L’intensité suggestive de l’environnement est de plus formidable. Le travail sur l’atmosphère est d’une subtilité telle que le surnaturel s’infiltre doucement dans le réel (ou autrement dit, l’ambiance est littéralement fantastique), la frontière entre les deux est brouillée sans pour autant céder à la fontaine . Que ce soit la tombe présente dès la première minute ou les livres disséminés dans tous les recoins de cadre, il est certain que le spectateur est plongé dans un bain permanent et cohérent d’objets effrayants ou inspirants (qui sont une même chose en réalité). Dans un microcosme artistique où l’admission semble se signer grâce aux mœurs légères ou à la réputation parentale, c’est ici le triomphe de la peur. Le docteur et sa créature n’en découlent que très logiquement. D’ailleurs le traitement de la science est intéressant au travers d’éprouvettes emplies d’un liquide couleur sang ou de la machine qui rappelle celle de Tesla chez Nolan. Cette « Phantasmagoria » est une source d’inspiration comme une autre, c’est l’union des pragmatiques et des rêveurs qui engendre le roman.

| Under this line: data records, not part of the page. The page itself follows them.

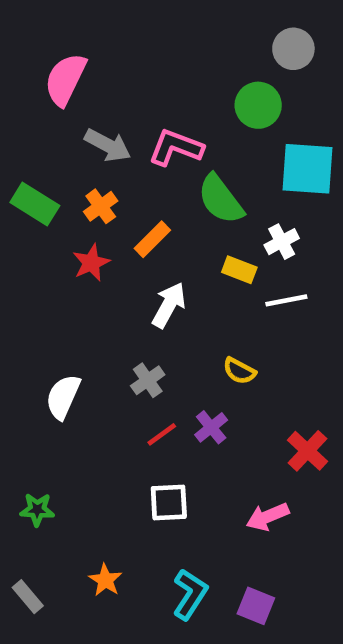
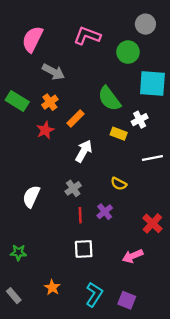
pink L-shape: (176, 148) -> (87, 36), moved
white line: (286, 300) -> (152, 158), moved
red line: (162, 434) -> (80, 215), turned -56

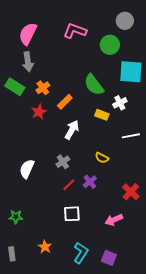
gray arrow: (53, 72) -> (28, 62), moved, turned 54
red line: (80, 215) -> (69, 185), turned 48
gray rectangle: (14, 296) -> (12, 254), turned 32

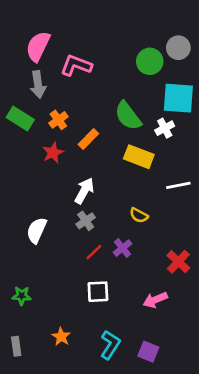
gray circle: (125, 21) -> (178, 48), moved
pink L-shape: (75, 31) -> (76, 65), moved
white cross: (120, 103) -> (165, 128), moved
yellow rectangle: (102, 115) -> (139, 157), size x1.5
white arrow: (72, 130) -> (84, 191), moved

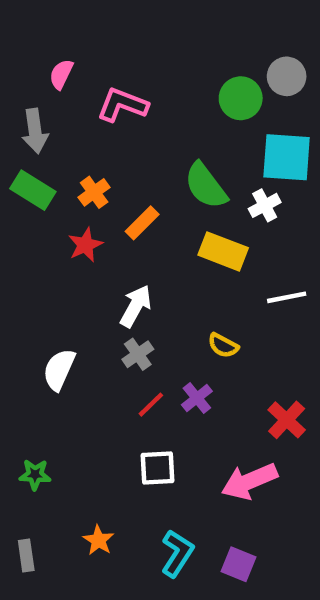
pink semicircle: (38, 46) -> (61, 74), size x0.6
gray arrow: (38, 84) -> (35, 131), moved
pink arrow: (155, 300) -> (249, 481), size x1.4

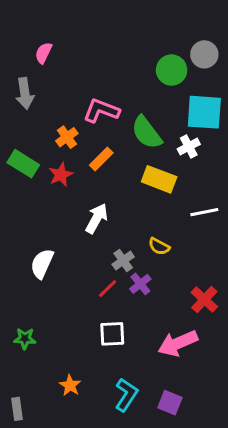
pink L-shape: (122, 105) -> (101, 111), moved
green rectangle: (33, 190) -> (23, 164), moved
gray cross: (138, 354) -> (123, 261), moved
gray rectangle: (26, 556) -> (17, 409), moved

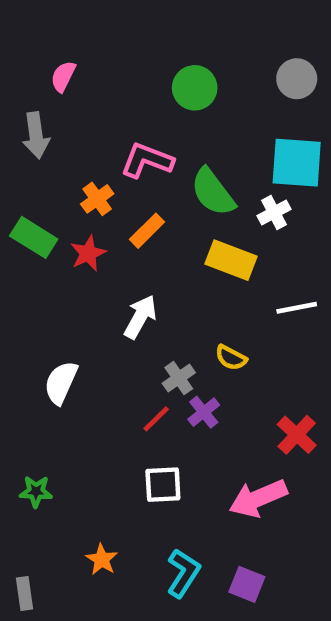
green circle: (172, 70) -> (195, 88), moved

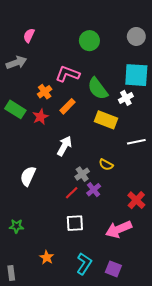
gray arrow: (36, 135) -> (16, 63), turned -102

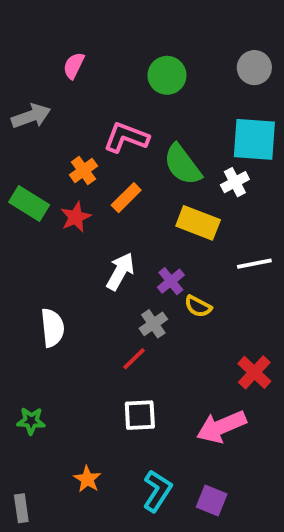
pink semicircle: (29, 35) -> (74, 66), moved
white semicircle: (28, 176) -> (52, 328), turned 150
purple cross: (94, 190) -> (171, 281), moved

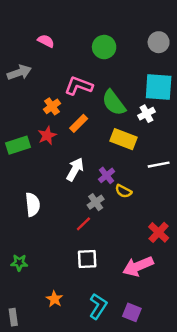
pink semicircle: (74, 66) -> (46, 41), turned 91
green rectangle: (29, 203) -> (18, 145), moved, turned -50

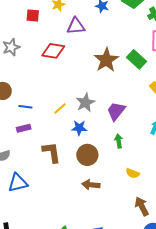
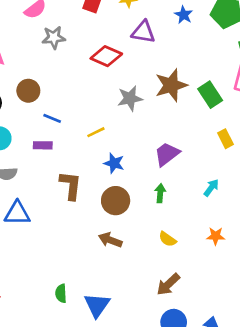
gray star: (85, 103) -> (130, 98), moved
brown arrow: (142, 206) -> (168, 284), turned -120

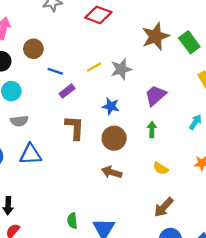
gray star: (130, 98) -> (121, 69), moved
yellow line: (96, 132) -> (94, 67), moved
purple rectangle: (43, 145) -> (67, 91), moved, turned -35

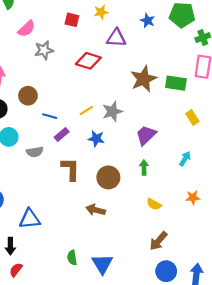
green rectangle: (189, 42) -> (176, 83), turned -42
blue star: (111, 106) -> (96, 139), moved
gray semicircle: (19, 121) -> (35, 152), moved
blue triangle: (31, 154) -> (30, 219), moved
brown arrow: (112, 172) -> (96, 210), moved

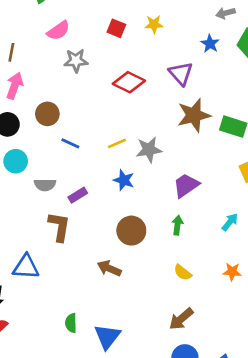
purple triangle: (116, 38) -> (181, 74), moved, turned 36
purple rectangle: (62, 134) -> (78, 195), moved
brown L-shape: (71, 169) -> (59, 227), moved

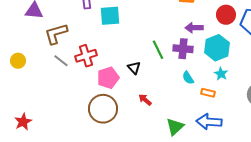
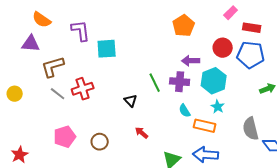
pink pentagon: (108, 78) -> (65, 137), moved
orange rectangle: (208, 93) -> (205, 126), size x1.5
brown circle: (103, 109) -> (100, 142), size x0.6

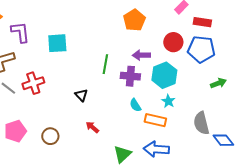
purple L-shape: (81, 31) -> (20, 32), moved
green line: (155, 83) -> (105, 64), moved, turned 36

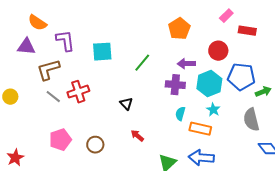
blue pentagon: (201, 49) -> (241, 77), moved
green line: (105, 64) -> (142, 63), moved, turned 30
cyan semicircle: (135, 105) -> (180, 114), turned 48
gray semicircle: (201, 123) -> (251, 120), moved

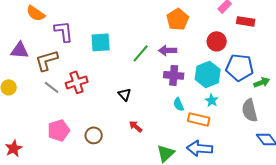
purple triangle: (26, 47) -> (20, 50), moved
purple arrow: (186, 64) -> (168, 50), moved
cyan semicircle: (180, 114) -> (179, 104), turned -40

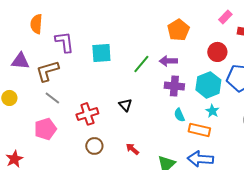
orange semicircle: (36, 13) -> (36, 24), turned 60
red cross: (77, 82) -> (87, 114), moved
red arrow: (136, 126) -> (132, 149), moved
pink pentagon: (59, 130) -> (45, 129), moved

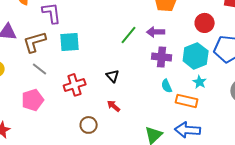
cyan square: (101, 53) -> (70, 42), moved
brown circle: (94, 146) -> (89, 125), moved
red arrow: (132, 149) -> (114, 106), moved

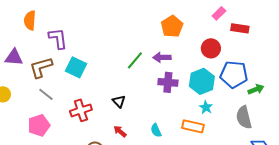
cyan square: (70, 42) -> (76, 67), turned 30
cyan semicircle: (167, 86) -> (156, 130), moved

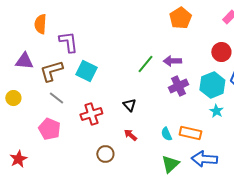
orange pentagon: (172, 26) -> (180, 18), moved
purple cross: (168, 82) -> (178, 86), turned -30
pink pentagon: (39, 125) -> (49, 129), turned -30
orange rectangle: (193, 126) -> (190, 133), moved

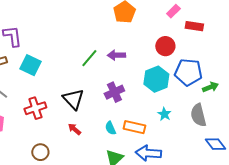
purple cross: (178, 86) -> (114, 92), moved
black triangle: (129, 105) -> (73, 99), size x1.6
cyan star: (216, 111) -> (164, 114), moved
brown circle: (105, 154) -> (40, 152), moved

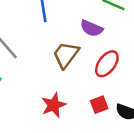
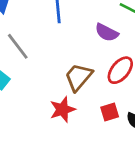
brown trapezoid: (66, 55) -> (79, 77), moved

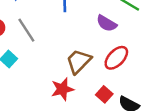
red square: (110, 112) -> (104, 94), turned -35

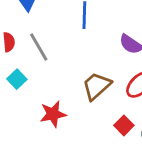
red star: (62, 89) -> (53, 114), moved

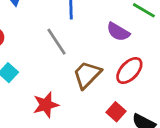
gray line: (39, 47) -> (56, 42), moved

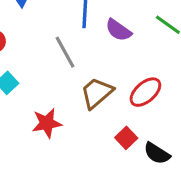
purple semicircle: (118, 32) -> (118, 30), moved

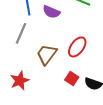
gray line: (65, 52) -> (21, 33), turned 65

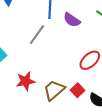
brown trapezoid: (47, 54) -> (54, 90), moved

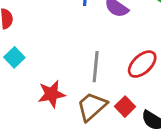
gray line: (37, 35) -> (96, 67), moved, turned -30

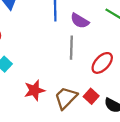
gray line: (96, 67) -> (71, 48), moved

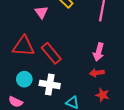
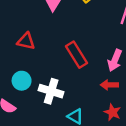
red triangle: (24, 46) -> (26, 41), size x0.7
red rectangle: (51, 53) -> (77, 55), moved

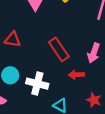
red arrow: (109, 85) -> (76, 75), moved

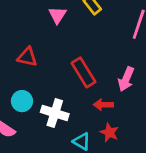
red star: (94, 100) -> (109, 132), moved

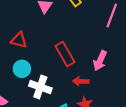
cyan circle: (22, 101) -> (22, 69), moved

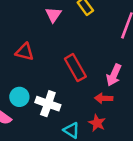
cyan circle: (22, 69) -> (19, 97), moved
red arrow: (81, 81) -> (104, 98), moved

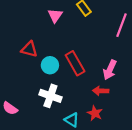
cyan circle: (19, 97) -> (50, 65), moved

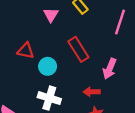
red rectangle: (75, 63) -> (78, 49), moved
red arrow: (101, 91) -> (92, 92), moved

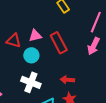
pink triangle: (51, 15) -> (35, 36), moved, turned 40
pink arrow: (110, 69) -> (94, 46), moved

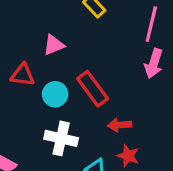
pink triangle: (35, 36) -> (54, 45), moved
red rectangle: (59, 43) -> (93, 89), moved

Si rarement trépident, il se distingue d’une autre manière, par un effort de réflexion impressionnant signé de la multiplication des couches de lecture. Le récit entier s’apparente à d’immenses poupées russes, une mise en abyme en entonnoir sur comment raconter un récit. La propre vie de Madame Shelley, née Wollstonecraft Goldwin, est un véritable conte comprenant une sœur à protéger, une mère décédée, un père incompétent, un prince charmant (en apparence). Elle aime écrire et inventer, va dans un manoir, vainc. Le pendant cauchemardesque n’est jamais loin, les sorcières l’entourent plus que les fées mais elle se nourrit de cette force contraire. Les toutes premières secondes sont celles du frottement d’un stylo sur le papier, l’on s’apprête à voir une histoire à propos d’une femme qui en raconte, alors qu’elle en vit une afin de pouvoir vivre d’une autre. L’apogée est marqué par cette scène d’orage décisif sur le château, qui accouche d’une auteure et d’une monstruosité mécanico-organique.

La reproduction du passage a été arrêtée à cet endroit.